New project / 9.5.2023

Data protection for biosignals

The »NEMO« project is exploring anonymisation techniques, using the example of electroencephalograms (EEG)

The balance between trust and data analysis

Privacy Enhancing Technologies (PETs) and Trustworthy AI are critical to protect personal and business-critical information, to address legal requirements, and to promote fairness, transparency, robustness and security in today's data-driven applications and systems.

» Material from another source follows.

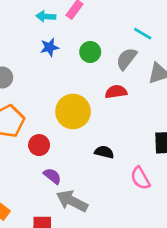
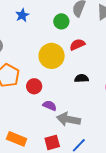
green circle: (90, 52) -> (61, 21), moved
red semicircle: (116, 92) -> (77, 45), moved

There are some who believe that trust and utility and data analysis are mutually incompatible, some who believe that regulation alone is sufficient to solve all problems, or vice versa, who believe that regulation is not needed at all. But we need both regulation and innovation, and we should aim at solutions to build trust into data-driven systems and AI. The way to do this is

  • to understand the specific requirements for a given application,
  • to understand the potential trade-offs between utility and trust aspects involved,
  • and to know, use and adapt technologies achieve an optimal trade-off for a given application.

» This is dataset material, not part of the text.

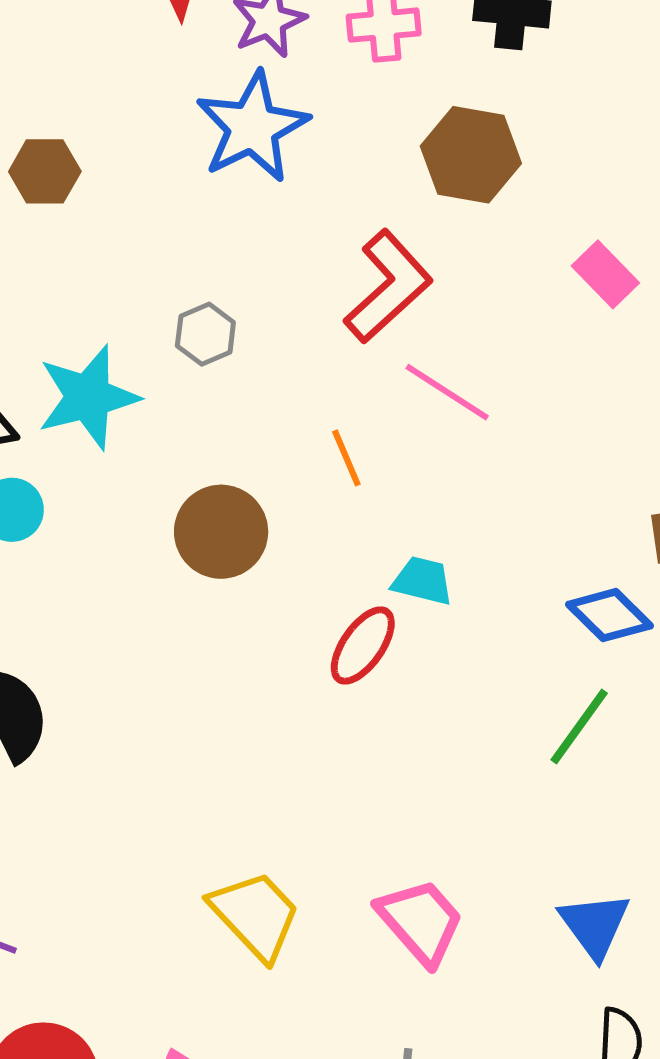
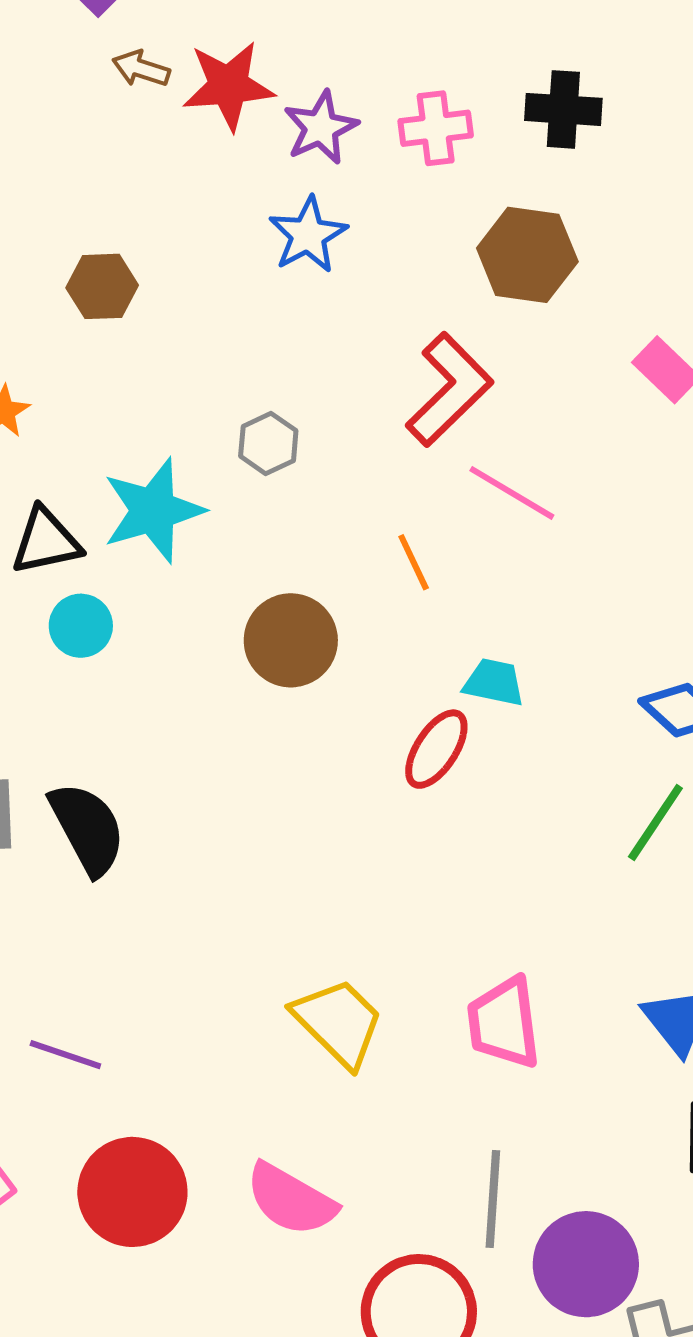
blue star: (252, 127) -> (308, 235), size x0.7
pink trapezoid: (421, 921) -> (504, 1023), turned -144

Privacy and trust in the age of AI

As for protecting privacy for data analysis, Privacy-Preserving Data Publishing (PPDP) tools such as data anonymization and pseudonymization that are based on removal or altering of data (e. g. via applying suppression or generalization), have always played a key role and remain important tools for many applications. Moreover, recent years have brought an increasing need to deal with large amounts of data with high dimensionality and complexity, and advanced analysis capabilities due to AI. This has led to the emergence of in Privacy-Preserving AI (PPAI) tools that are meant to deal with amplified risks related to unintended exposure of sensitive data in the context of AI including inference attacks (attacks that aim at analyzing data to gain knowledge about a subject) and model poisoning, ( attacks that manipulate data in order to influence or corrupt the model).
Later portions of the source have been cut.